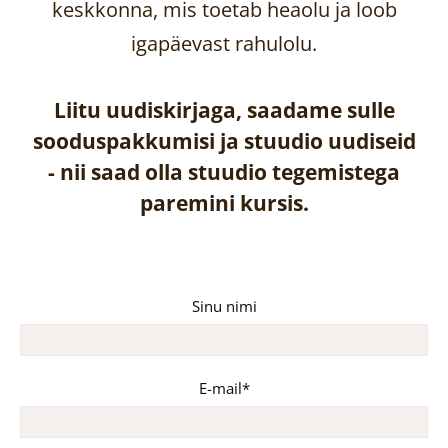
keskkonna, mis toetab heaolu ja loob
igapäevast rahulolu.
Liitu uudiskirjaga, saadame sulle
sooduspakkumisi ja stuudio uudiseid
-
nii saad olla stuudio tegemistega
paremini kursis.
Sinu nimi
E-mail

☆ ☆ ☆ ☆ ☆

### EXERCISE AIM
Reprint each of the records exactly and skip the images.

### REPLY TO THE TASK
keskkonna, mis toetab heaolu ja loob
igapäevast rahulolu.
Liitu uudiskirjaga, saadame sulle
sooduspakkumisi ja stuudio uudiseid
-
nii saad olla stuudio tegemistega
paremini kursis.
Sinu nimi
E-mail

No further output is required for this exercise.